Graceful Constraint via Prefix Tree: Cleverly formulates validity verification as path constraints on a tree structure, avoiding the generation of invalid identifiers during beam search.
Conceptual Simplicity: All components are standard Transformers, directly enabling scaling using established mature technologies.

Limitations & Future Work¶

Autoregressive Inference Speed: Although sequences are remarkably short, the inherent sequential nature of autoregressive generation remains an efficiency bottleneck.
Training Data Construction: Requires pre-mining of nearest neighbor image pairs as training data, relying on existing retrieval pipelines.
Codebook Size vs.
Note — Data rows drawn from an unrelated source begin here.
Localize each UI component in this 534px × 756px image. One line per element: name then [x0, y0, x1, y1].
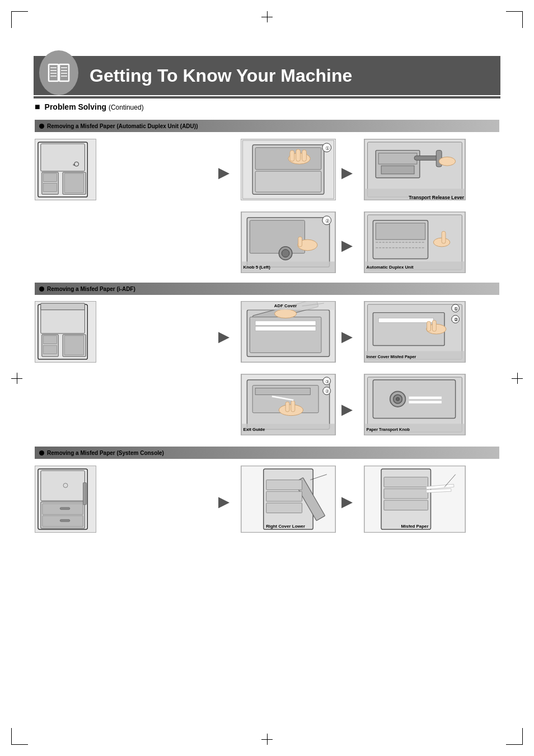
section-continued: (Continued) [109, 104, 144, 111]
crosshair-top [261, 11, 273, 22]
iadf-step5-svg: Paper Transport Knob [364, 374, 465, 435]
section-divider [34, 96, 500, 98]
subsection-label-adu: Removing a Misfed Paper (Automatic Duple… [35, 123, 198, 129]
corner-mark-br [506, 728, 523, 745]
svg-rect-27 [302, 150, 307, 162]
section-title: ■ Problem Solving (Continued) [35, 102, 144, 112]
arrow-adu-2: ▶ [341, 165, 352, 181]
sysconsole-machine-thumb [35, 466, 96, 533]
bullet-adu [39, 124, 44, 129]
adu-step5-svg: Automatic Duplex Unit [364, 212, 465, 273]
crosshair-left [11, 373, 22, 384]
iadf-step3-img: ① ② Inner Cover Misfed Paper [364, 301, 466, 363]
svg-text:Exit Guide: Exit Guide [243, 427, 265, 432]
svg-rect-94 [255, 388, 310, 395]
svg-text:②: ② [454, 317, 458, 322]
iadf-step3-svg: ① ② Inner Cover Misfed Paper [364, 302, 465, 362]
page-title: Getting To Know Your Machine [90, 65, 352, 86]
svg-rect-73 [255, 326, 316, 331]
svg-point-37 [439, 157, 455, 166]
svg-rect-57 [442, 231, 446, 243]
subsection-bar-adu: Removing a Misfed Paper (Automatic Duple… [35, 120, 499, 132]
section-title-text: Problem Solving [45, 102, 106, 111]
svg-rect-84 [432, 320, 436, 331]
svg-text:Paper Transport Knob: Paper Transport Knob [367, 427, 410, 432]
iadf-step2-svg: ADF Cover [241, 302, 335, 362]
svg-rect-116 [41, 471, 85, 501]
iadf-machine-thumb [35, 301, 96, 363]
svg-text:①: ① [454, 307, 458, 312]
svg-rect-134 [384, 477, 428, 487]
svg-text:Right Cover Lower: Right Cover Lower [266, 524, 305, 529]
svg-text:②: ② [325, 389, 329, 394]
svg-rect-122 [83, 483, 86, 505]
svg-rect-120 [60, 508, 70, 510]
svg-rect-16 [44, 184, 57, 192]
corner-mark-tl [11, 11, 28, 28]
adu-step2-svg: ① [241, 139, 335, 200]
svg-rect-112 [409, 401, 442, 403]
page-header: Getting To Know Your Machine [34, 56, 500, 95]
crosshair-bottom [261, 734, 273, 745]
section-bullet: ■ [35, 102, 40, 111]
adu-machine-svg: ⊕ [35, 139, 96, 200]
bullet-iadf [39, 287, 44, 292]
adu-machine-thumb: ⊕ [35, 139, 96, 200]
arrow-iadf-3: ▶ [341, 402, 352, 417]
bullet-sysconsole [39, 450, 44, 456]
book-icon [48, 63, 70, 82]
adu-step2-img: ① [241, 139, 336, 200]
svg-rect-72 [255, 321, 316, 325]
svg-rect-34 [381, 166, 414, 174]
svg-rect-15 [44, 173, 57, 182]
iadf-step5-img: Paper Transport Knob [364, 374, 466, 435]
svg-rect-129 [266, 503, 302, 513]
svg-rect-26 [296, 149, 301, 162]
adu-step3-svg [364, 139, 465, 200]
sysconsole-step2-img: Right Cover Lower [241, 466, 336, 533]
svg-rect-65 [44, 336, 57, 344]
svg-rect-111 [409, 396, 442, 399]
svg-rect-96 [285, 402, 289, 412]
crosshair-right [512, 373, 523, 384]
subsection-label-sysconsole: Removing a Misfed Paper (System Console) [35, 450, 164, 456]
svg-rect-62 [41, 303, 85, 310]
svg-text:Inner Cover  Misfed Paper: Inner Cover Misfed Paper [367, 354, 416, 359]
svg-rect-17 [64, 173, 83, 192]
subsection-bar-sysconsole: Removing a Misfed Paper (System Console) [35, 447, 499, 459]
sysconsole-step3-svg: Misfed Paper [364, 466, 465, 532]
svg-text:ADF Cover: ADF Cover [274, 303, 297, 308]
svg-text:Misfed Paper: Misfed Paper [401, 524, 429, 529]
arrow-adu-3: ▶ [341, 238, 352, 253]
sysconsole-machine-svg [35, 466, 96, 532]
svg-rect-25 [290, 151, 294, 162]
subsection-bar-iadf: Removing a Misfed Paper (i-ADF) [35, 283, 499, 295]
svg-rect-61 [41, 306, 85, 334]
svg-rect-135 [384, 489, 428, 499]
corner-mark-bl [11, 728, 28, 745]
svg-rect-128 [266, 491, 302, 501]
svg-rect-33 [378, 153, 417, 165]
svg-point-74 [274, 309, 296, 318]
adu-step4-img: ② Knob 5 (Left) [241, 212, 336, 273]
svg-rect-0 [49, 64, 58, 81]
svg-rect-53 [376, 223, 425, 240]
sysconsole-step2-svg: Right Cover Lower [241, 466, 335, 532]
svg-text:①: ① [325, 145, 330, 151]
iadf-step2-img: ADF Cover [241, 301, 336, 363]
iadf-machine-svg [35, 302, 96, 362]
svg-rect-127 [266, 480, 302, 490]
svg-rect-97 [291, 401, 295, 412]
iadf-step4-img: ③ ② Exit Guide [241, 374, 336, 435]
svg-rect-1 [59, 64, 69, 81]
adu-step3-img [364, 139, 466, 200]
svg-rect-81 [378, 318, 433, 322]
header-icon [39, 50, 78, 95]
svg-text:Automatic Duplex Unit: Automatic Duplex Unit [367, 265, 414, 270]
corner-mark-tr [506, 11, 523, 28]
arrow-iadf-1: ▶ [218, 329, 228, 345]
arrow-sysconsole-1: ▶ [218, 494, 228, 510]
sysconsole-step3-img: Misfed Paper [364, 466, 466, 533]
svg-text:Knob 5 (Left): Knob 5 (Left) [243, 265, 270, 270]
svg-rect-136 [384, 500, 428, 510]
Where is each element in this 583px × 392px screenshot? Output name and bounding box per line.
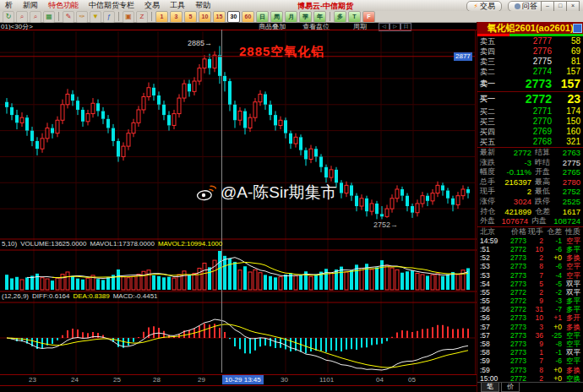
overlay-icon[interactable]: ▦ [43,11,55,23]
period-button-15[interactable]: 15 [213,11,226,23]
quote-info-grid: 最新2772结算2763涨跌-3昨结2775幅度-0.11%开盘2765总手21… [477,147,583,226]
info-row-7: 外盘107674内盘108724 [477,216,583,226]
menu-item-0[interactable]: 析 [0,1,18,9]
tape-row: :57277336-25空平 [477,331,583,340]
volume-indicator-label: 5,10)VOLUME:13625.0000MAVOL1:17378.0000M… [2,240,226,248]
volume-layer [5,251,470,290]
tape-row: :56277310+1多开 [477,313,583,322]
tape-row: :5827739-8空平 [477,340,583,348]
title-menu-bar: 析新闻特色功能中信期货专栏交易工具帮助 博易云-中信期货 ⚡ 交易 问答 –□× [0,0,583,11]
tick-tape: 14:5927732-1空平:51277210-6多平:5227732+0多换:… [477,237,583,383]
toolbar-extra-icon-0[interactable]: 多 [334,11,346,23]
time-axis: 232425282910-29 13:453011010405 [0,374,477,386]
info-row-0: 最新2772结算2763 [477,148,583,158]
info-row-1: 涨跌-3昨结2775 [477,158,583,168]
zoom-out-icon[interactable]: ⌕ [30,11,41,23]
tape-row: :5827731-1双平 [477,348,583,357]
filter-icon[interactable]: ▼ [90,11,101,23]
tape-row: :5427735-5双平 [477,280,583,288]
monitor-icon[interactable]: ▣ [123,11,134,23]
trendline-icon[interactable]: Z [136,11,148,23]
tape-tab-笔[interactable]: 笔 [481,383,499,392]
menu-item-2[interactable]: 特色功能 [43,1,84,9]
brush-icon[interactable]: ✑ [76,11,88,23]
panel-settings-icon[interactable] [573,24,582,33]
lightning-icon: ⚡ [473,2,478,11]
ask-row[interactable]: 卖五277758 [477,36,583,46]
period-button-日[interactable]: 日 [256,11,269,23]
crosshair-time-label: 10-29 13:45 [222,375,264,384]
info-row-5: 涨停3024跌停2525 [477,197,583,207]
toolbar: ↻⌕⌕▦✎✑▼ƒ▣Z13510153060日周月季年多TF [0,11,583,23]
bid-row[interactable]: 买三2770150 [477,117,583,127]
tape-row: :5227732+0多换 [477,253,583,262]
bid-row[interactable]: 买二2771174 [477,106,583,117]
period-button-年[interactable]: 年 [313,11,326,23]
ask-row[interactable]: 卖一2773157 [477,77,583,91]
low-price-annotation: 2752→ [373,220,398,229]
bid-row[interactable]: 买四2769160 [477,127,583,137]
formula-icon[interactable]: ƒ [103,11,115,23]
toolbar-extra-icon-2[interactable]: F [362,11,375,23]
ask-row[interactable]: 卖三277581 [477,57,583,67]
chat-icon [515,3,520,9]
tape-row: 14:5927732-1空平 [477,237,583,245]
tape-header: 北京价格现手仓差性质 [477,226,583,237]
menu-bar: 析新闻特色功能中信期货专栏交易工具帮助 [0,0,215,11]
ask-row[interactable]: 卖四277669 [477,46,583,57]
axis-label: 25 [113,376,121,384]
ask-row[interactable]: 卖二2774157 [477,67,583,77]
crosshair-price-label: 2877 [454,52,472,61]
period-button-月[interactable]: 月 [285,11,297,23]
menu-item-4[interactable]: 交易 [139,1,165,9]
toolbar-extra-icon-1[interactable]: T [348,11,361,23]
period-button-10[interactable]: 10 [199,11,211,23]
info-row-6: 持仓421899仓差1617 [477,207,583,217]
axis-label: 29 [198,376,205,384]
zoom-in-icon[interactable]: ⌕ [16,11,28,23]
tape-row: :51277210-6多平 [477,245,583,253]
bid-row[interactable]: 买一277223 [477,91,583,106]
tape-row: :5327738-6空平 [477,262,583,270]
pencil-icon[interactable]: ✎ [63,11,74,23]
tape-row: :56277231-7多平 [477,305,583,313]
tape-tabs: 笔价 [477,382,583,392]
menu-item-1[interactable]: 新闻 [18,1,43,9]
chart-header-strip: 01)<30分> 商品叠加 查看盘位 周期 ◁ ▷ 日 [0,23,477,30]
refresh-icon[interactable]: ↻ [3,11,14,23]
menu-item-3[interactable]: 中信期货专栏 [84,1,139,9]
quote-panel-title: 氧化铝2601(ao2601) [477,22,583,34]
period-button-5[interactable]: 5 [184,11,197,23]
macd-indicator-label: (12,26,9)DIFF:0.6164DEA:0.8389MACD:-0.44… [2,292,161,300]
menu-item-5[interactable]: 工具 [165,1,190,9]
tape-row: :5727733+0多换 [477,323,583,331]
tape-tab-价[interactable]: 价 [501,383,520,392]
order-book: 卖五277758卖四277669卖三277581卖二2774157卖一27731… [477,36,583,147]
tape-row: :5927738+0多换 [477,366,583,374]
weibo-icon [196,185,216,201]
quote-panel: 氧化铝2601(ao2601) 卖五277758卖四277669卖三277581… [477,22,583,392]
short-note-annotation: 2885空氧化铝 [239,44,324,60]
axis-label: 05 [408,376,416,384]
period-button-3[interactable]: 3 [170,11,183,23]
tape-row: :5527722-2双平 [477,288,583,297]
axis-label: 24 [71,376,79,384]
period-button-周[interactable]: 周 [270,11,283,23]
period-button-60[interactable]: 60 [242,11,254,23]
bid-row[interactable]: 买五2768321 [477,137,583,147]
axis-label: 30 [281,376,288,384]
menu-item-6[interactable]: 帮助 [190,1,215,9]
tape-row: :5927737-6空平 [477,357,583,365]
high-price-annotation: 2885→ [188,39,212,47]
period-button-30[interactable]: 30 [227,11,240,23]
info-row-3: 总手216397最高2780 [477,177,583,188]
tape-row: :5327737-4空平 [477,271,583,280]
axis-label: 1101 [319,376,334,384]
trading-terminal-window: 析新闻特色功能中信期货专栏交易工具帮助 博易云-中信期货 ⚡ 交易 问答 –□×… [0,0,583,392]
period-button-1[interactable]: 1 [155,11,168,23]
tape-row: :5527729-3多平 [477,297,583,305]
axis-label: 28 [153,376,161,384]
watermark: @A-陈Sir期集市 [196,182,337,204]
period-button-季[interactable]: 季 [299,11,312,23]
info-row-4: 现手2最低2752 [477,187,583,197]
Expressive Power Trade-off: The choice of $L$ and $M$ directly impacts the uniqueness and discriminative capability of identifiers.
Dynamic Database Updates: Adding or removing images in the database requires updating the prefix tree and potentially retraining components.
Future work can explore extending this framework to cross-modal retrieval (Text-to-Image) and unified multi-modal retrieval.
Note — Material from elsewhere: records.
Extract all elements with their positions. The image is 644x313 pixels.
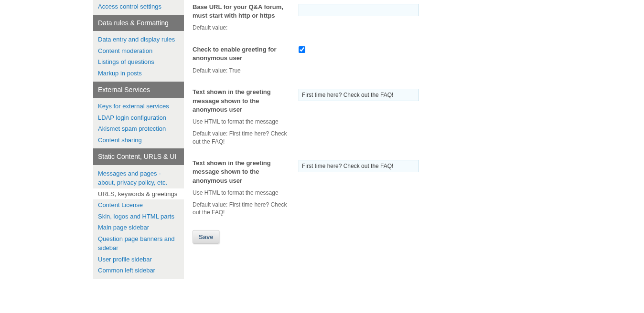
sidebar-item-content-license[interactable]: Content License — [93, 199, 184, 211]
setting-default: Default value: First time here? Check ou… — [193, 201, 293, 217]
setting-label: Text shown in the greeting message shown… — [193, 159, 293, 185]
sidebar-item-content-sharing[interactable]: Content sharing — [93, 135, 184, 146]
save-button[interactable]: Save — [193, 230, 219, 244]
sidebar-section-static-content: Static Content, URLS & UI — [93, 148, 184, 165]
setting-default: Default value: First time here? Check ou… — [193, 130, 293, 146]
sidebar-item-akismet[interactable]: Akismet spam protection — [93, 123, 184, 135]
sidebar-item-access-control[interactable]: Access control settings — [93, 0, 184, 15]
sidebar-item-content-moderation[interactable]: Content moderation — [93, 45, 184, 57]
setting-base-url: Base URL for your Q&A forum, must start … — [193, 3, 514, 32]
enable-greeting-checkbox[interactable] — [299, 46, 305, 53]
greeting-text-input-2[interactable] — [299, 160, 419, 172]
sidebar-item-main-sidebar[interactable]: Main page sidebar — [93, 222, 184, 233]
setting-greeting-text-2: Text shown in the greeting message shown… — [193, 159, 514, 217]
setting-default: Default value: True — [193, 67, 293, 75]
sidebar-item-listings-questions[interactable]: Listings of questions — [93, 56, 184, 68]
greeting-text-input-1[interactable] — [299, 89, 419, 101]
setting-greeting-text-1: Text shown in the greeting message shown… — [193, 88, 514, 146]
sidebar-item-question-banners[interactable]: Question page banners and sidebar — [93, 233, 184, 254]
sidebar-item-user-profile-sidebar[interactable]: User profile sidebar — [93, 254, 184, 265]
setting-label: Text shown in the greeting message shown… — [193, 88, 293, 114]
sidebar-item-data-entry[interactable]: Data entry and display rules — [93, 34, 184, 45]
sidebar-item-common-left-sidebar[interactable]: Common left sidebar — [93, 265, 184, 276]
sidebar-item-skin-logos[interactable]: Skin, logos and HTML parts — [93, 211, 184, 222]
setting-enable-greeting: Check to enable greeting for anonymous u… — [193, 45, 514, 74]
sidebar-item-messages-pages[interactable]: Messages and pages - about, privacy poli… — [93, 168, 184, 188]
setting-default: Default value: — [193, 24, 293, 32]
sidebar-section-data-rules: Data rules & Formatting — [93, 15, 184, 31]
sidebar-item-keys-external[interactable]: Keys for external services — [93, 101, 184, 112]
setting-label: Check to enable greeting for anonymous u… — [193, 45, 293, 63]
setting-label: Base URL for your Q&A forum, must start … — [193, 3, 293, 20]
base-url-input[interactable] — [299, 4, 419, 16]
sidebar-item-markup-posts[interactable]: Markup in posts — [93, 68, 184, 79]
sidebar-item-urls-keywords[interactable]: URLS, keywords & greetings — [93, 188, 184, 200]
setting-help: Use HTML to format the message — [193, 118, 293, 126]
setting-help: Use HTML to format the message — [193, 189, 293, 197]
settings-sidebar: Access control settings Data rules & For… — [93, 0, 184, 279]
settings-panel: Base URL for your Q&A forum, must start … — [184, 0, 514, 279]
sidebar-item-ldap[interactable]: LDAP login configuration — [93, 112, 184, 124]
sidebar-section-external-services: External Services — [93, 82, 184, 98]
DSI / NCI: Generative document retrieval methods that utilize hierarchical K-means for document identifiers; IRGen demonstrates that semantic-supervised identifiers are far more effective.
RQ-VAE: Residual quantization targeted for image generation; IRGen shifts it from a reconstruction objective to classification, adapting it for retrieval.
JPQ / DPQ: Jointly learn embeddings and compression, but still rely on linear scan; IRGen achieves true non-exhaustive end-to-end retrieval via beam search.
GPT: Autoregressive language architecture; IRGen's decoder directly inherits this universal structure.
Insight: The potential of generative modeling as a unified framework is far from fully exploited; image retrieval is only the beginning.

Rating¶

Novelty: ★★★★★ — Redefines image retrieval as a generative task, representing a paradigm-level innovation.
Experimental Thoroughness: ★★★★★ — Three standard benchmarks + two million-scale datasets + extensive ablations + comparisons across various search strategies.
Writing Quality: ★★★★★ — Clear problem motivation, systematic description of method, and rigorous experimental structure.
Value: ★★★★☆ — Strong conceptual breakthrough, but autoregressive inference speed and dynamic database updates pose practical engineering challenges.